* Exercise objective
Only one number is expected here, namely how many lines of the entries below hold the string "Cambridge".

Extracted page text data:
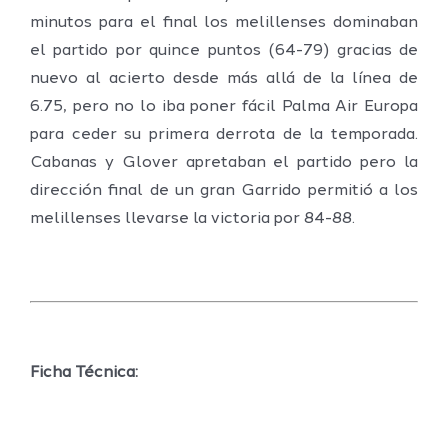
minutos para el final los melillenses dominaban
el partido por quince puntos (64-79) gracias de
nuevo al acierto desde más allá de la línea de
6.75, pero no lo iba poner fácil Palma Air Europa
para ceder su primera derrota de la temporada.
Cabanas y Glover apretaban el partido pero la
dirección final de un gran Garrido permitió a los
melillenses llevarse la victoria por 84-88.
Ficha Técnica:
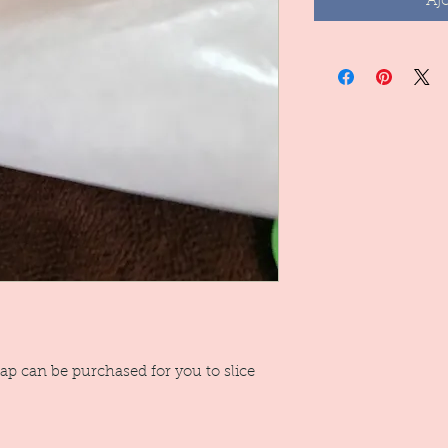
Aj
oap can be purchased for you to slice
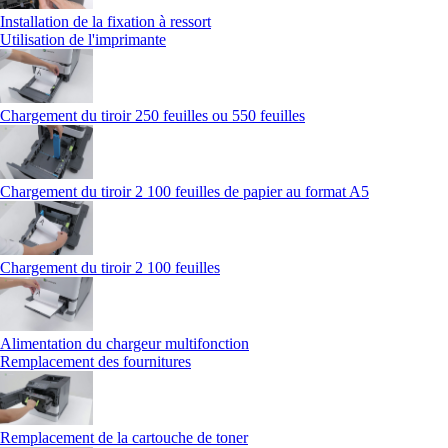
Installation de la fixation à ressort
Utilisation de l'imprimante
Chargement du tiroir 250 feuilles ou 550 feuilles
Chargement du tiroir 2 100 feuilles de papier au format A5
Chargement du tiroir 2 100 feuilles
Alimentation du chargeur multifonction
Remplacement des fournitures
Remplacement de la cartouche de toner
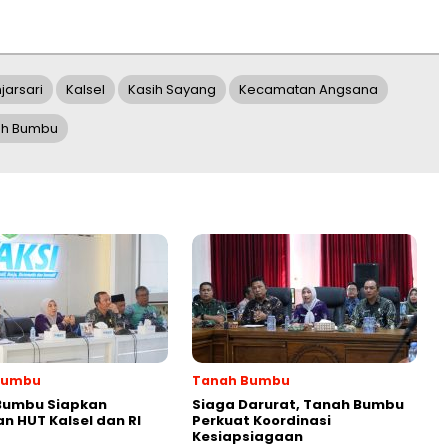
jarsari
Kalsel
Kasih Sayang
Kecamatan Angsana
ah Bumbu
Bumbu
Tanah Bumbu
Bumbu Siapkan
Siaga Darurat, Tanah Bumbu
n HUT Kalsel dan RI
Perkuat Koordinasi
Kesiapsiagaan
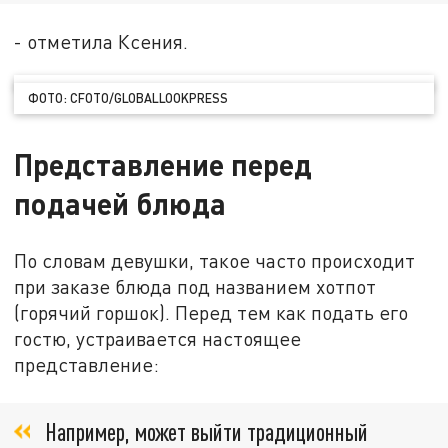
- отметила Ксения.
ФОТО: CFOTO/GLOBALLOOKPRESS
Представление перед
подачей блюда
По словам девушки, такое часто происходит
при заказе блюда под названием хотпот
(горячий горшок). Перед тем как подать его
гостю, устраивается настоящее
представление:
Например, может выйти традиционный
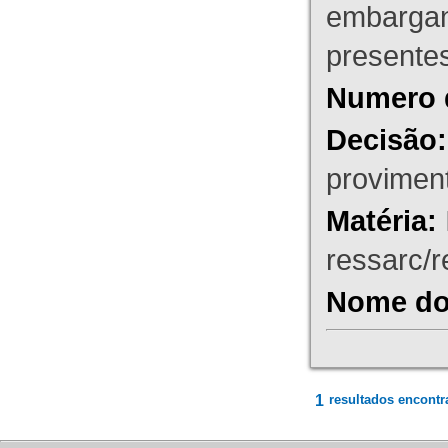
embargant
presente
Numero 
Decisão:
proviment
Matéria:
ressarc/re
Nome do 
1
resultados encontr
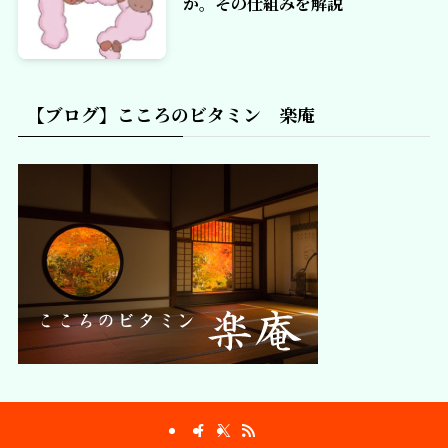
か。その仕組みを解説
【ブログ】こころのビタミン 楽庵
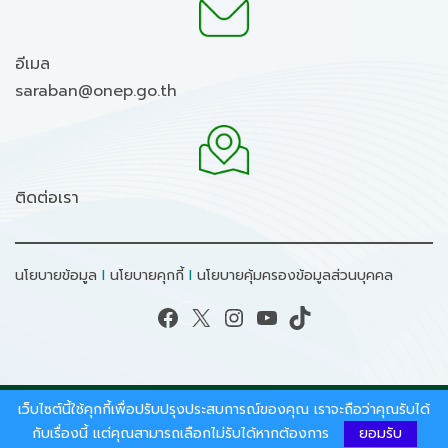
อีเมล
saraban@onep.go.th
ติดต่อเรา
นโยบายข้อมูล
I
นโยบายคุกกี้
I
นโยบายคุ้มครองข้อมูลส่วนบุคคล
Facebook
X
Instagram
YouTube
TikTok
เว็บไซต์นี้ใช้คุกกี้เพื่อปรับปรุงประสบการณ์ของคุณ เราจะถือว่าคุณรับได้
สงวนลิขสิทธิ์ © 2026 - สำนักงานนโยบายและแผน
ทรัพยากรธรรมชาติและสิ่งแวดล้อม.
กับเรื่องนี้ แต่คุณสามารถเลือกไม่รับได้หากต้องการ
ยอมรับ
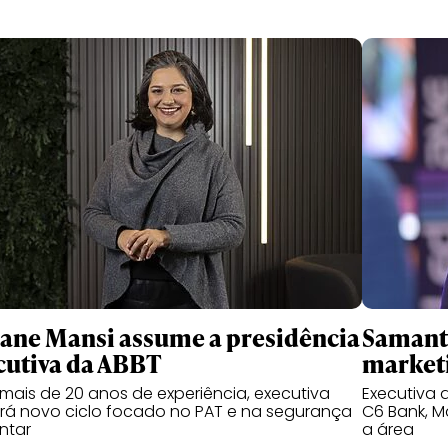
iane Mansi assume a presidência
Samant
cutiva da ABBT
market
ais de 20 anos de experiência, executiva
Executiva
ará novo ciclo focado no PAT e na segurança
C6 Bank, M
ntar
a área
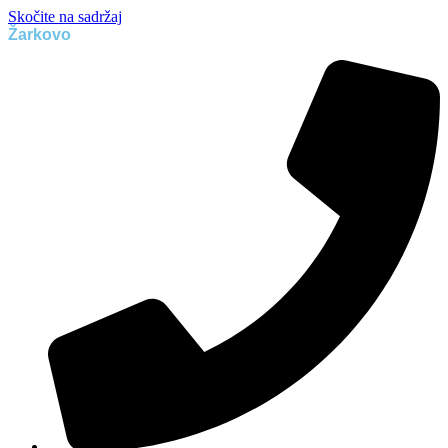
Skočite na sadržaj
Žarkovo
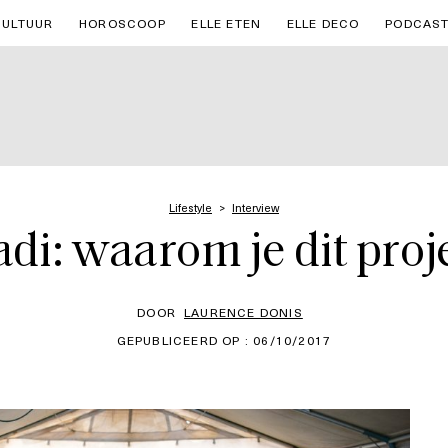
CULTUUR
HOROSCOOP
ELLE ETEN
ELLE DECO
PODCAS
Lifestyle
Interview
i: waarom je dit proj
DOOR
LAURENCE DONIS
GEPUBLICEERD OP : 06/10/2017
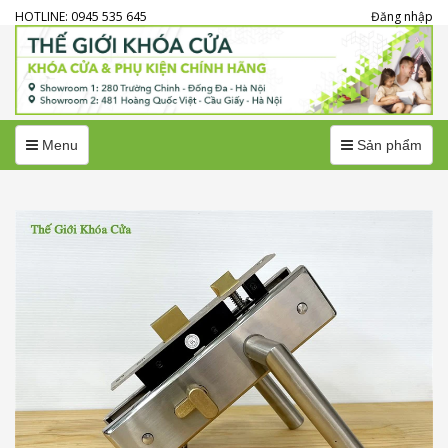
HOTLINE: 0945 535 645
Đăng nhập
Menu
Menu
Menu
Sản phẩm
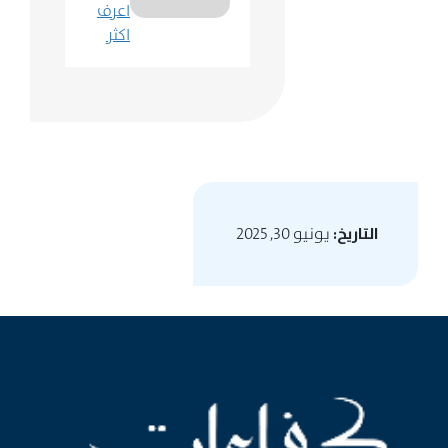
اعرف
اكثر
التاريخ:
يونيو 30, 2025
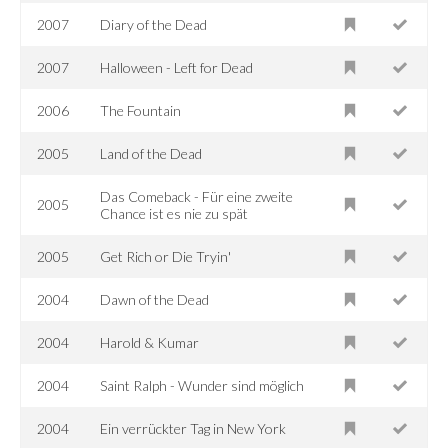
2007
Diary of the Dead
2007
Halloween - Left for Dead
2006
The Fountain
2005
Land of the Dead
Das Comeback - Für eine zweite
2005
Chance ist es nie zu spät
2005
Get Rich or Die Tryin'
2004
Dawn of the Dead
2004
Harold & Kumar
2004
Saint Ralph - Wunder sind möglich
2004
Ein verrückter Tag in New York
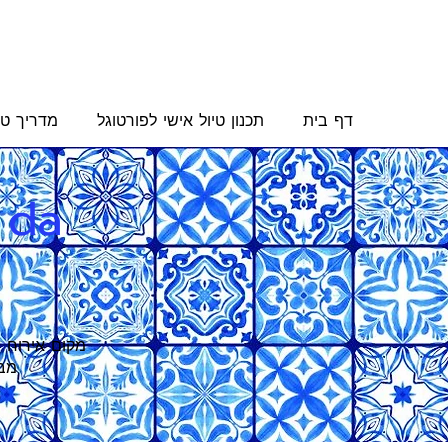
דף בית
תכנון טיול אישי לפורטוגל
מדריך טי
 da
מקום אירוח מ
מבח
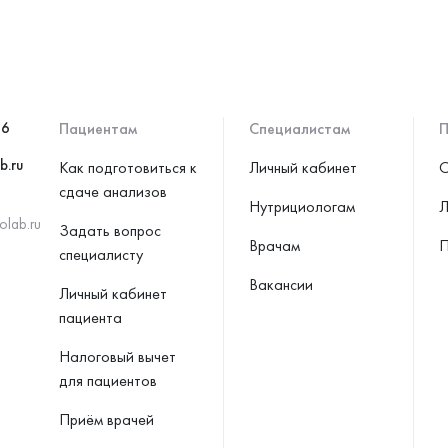
46
Пациентам
Специалистам
П
b.ru
Как подготовиться к
Личный кабинет
С
сдаче анализов
Нутрициологам
Л
olab.ru
Задать вопрос
Врачам
П
специалисту
Вакансии
Личный кабинет
пациента
Налоговый вычет
для пациентов
Приём врачей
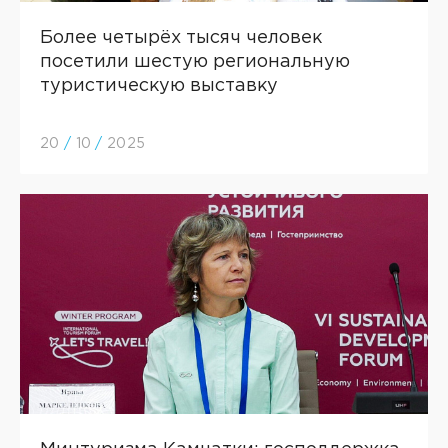
Более четырёх тысяч человек
посетили шестую региональную
туристическую выставку
20
/
10
/
2025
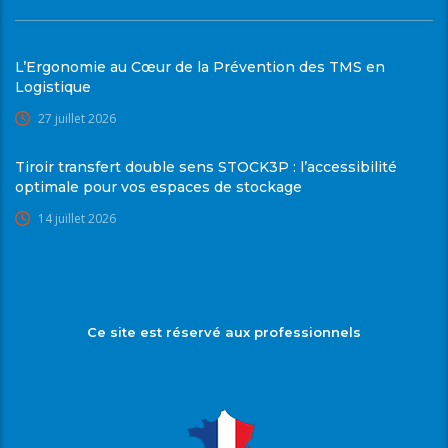
L’Ergonomie au Cœur de la Prévention des TMS en
Logistique
27 juillet 2026
Tiroir transfert double sens STOCK3P : l’accessibilité
optimale pour vos espaces de stockage
14 juillet 2026
Ce site est réservé aux professionnels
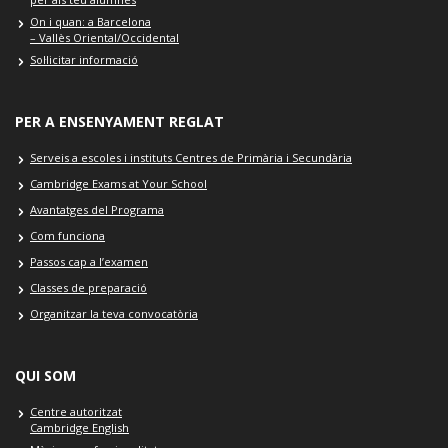
On i quan: a Barcelona
– Vallès Oriental/Occidental
Sol·licitar informació
PER A ENSENYAMENT REGLAT
Serveis a escoles i instituts Centres de Primària i Secundària
Cambridge Exams at Your School
Avantatges del Programa
Com funciona
Passos cap a l’examen
Classes de preparació
Organitzar la teva convocatòria
QUI SOM
Centre autoritzat
Cambridge English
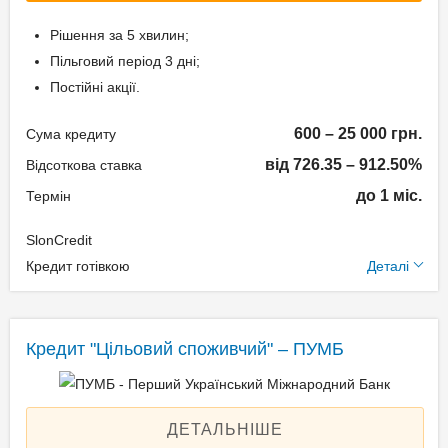
Рішення за 5 хвилин;
Пільговий період 3 дні;
Постійні акції.
600 – 25 000 грн.
Сума кредиту
від 726.35 – 912.50%
Відсоткова ставка
до 1 міс.
Термін
SlonCredit
Додаткові умови
Кредит готівкою
Деталі
Застава: Без застави
Спосіб погашення:
Кредит "Цільовий споживчий" – ПУМБ
Aннуітет
Спосіб погашення:
Класичний
ДЕТАЛЬНІШЕ
Дострокове погашення:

* Solved problem
2